- [TASK INSTRUCTIONS]:
Your answer should consist only of the records, copied exactly, with the images removed.

- [Source data]:
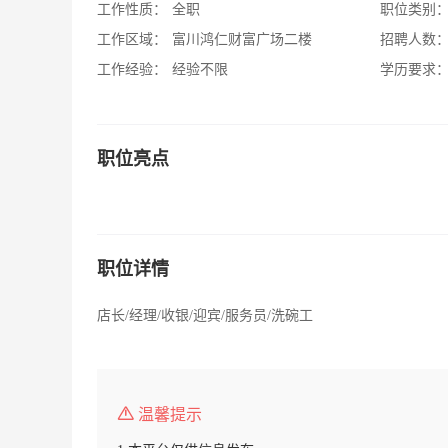
工作性质：
全职
职位类别
工作区域：
富川鸿仁财富广场二楼
招聘人数
工作经验：
经验不限
学历要求
职位亮点
职位详情
店长/经理/收银/迎宾/服务员/洗碗工
温馨提示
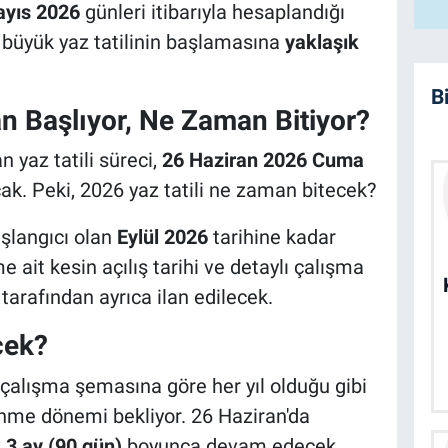
yıs 2026
günleri itibarıyla hesaplandığı
büyük yaz tatilinin başlamasına
yaklaşık
B
n Başlıyor, Ne Zaman Bitiyor?
 yaz tatili süreci,
26 Haziran 2026 Cuma
ak. Peki, 2026 yaz tatili ne zaman bitecek?
şlangıcı olan
Eylül 2026
tarihine kadar
 ait kesin açılış tarihi ve detaylı çalışma
rafından ayrıca ilan edilecek.
cek?
t çalışma şemasına göre her yıl olduğu gibi
lenme dönemi bekliyor. 26 Haziran'da
 3 ay (90 gün)
boyunca devam edecek.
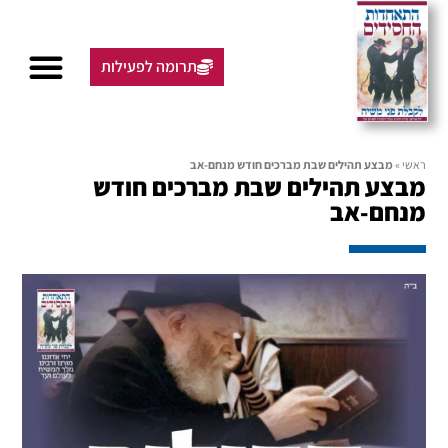
תרומה לפעילות
ראשי
»
מבצע תהילים שבת מברכים חודש מנחם-אב
מבצע תהילים שבת מברכים חודש
מנחם-אב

- [TASK SOLUTION]:
工作性质：
全职
职位类别
工作区域：
富川鸿仁财富广场二楼
招聘人数
工作经验：
经验不限
学历要求
职位亮点
职位详情
店长/经理/收银/迎宾/服务员/洗碗工
温馨提示
yıs 2026
günleri itibarıyla hesaplandığı
büyük yaz tatilinin başlamasına
yaklaşık
B
n Başlıyor, Ne Zaman Bitiyor?
 yaz tatili süreci,
26 Haziran 2026 Cuma
ak. Peki, 2026 yaz tatili ne zaman bitecek?
şlangıcı olan
Eylül 2026
tarihine kadar
 ait kesin açılış tarihi ve detaylı çalışma
rafından ayrıca ilan edilecek.
cek?
t çalışma şemasına göre her yıl olduğu gibi
lenme dönemi bekliyor. 26 Haziran'da
 3 ay (90 gün)
boyunca devam edecek.
תרומה לפעילות
ראשי
»
מבצע תהילים שבת מברכים חודש מנחם-אב
מבצע תהילים שבת מברכים חודש
מנחם-אב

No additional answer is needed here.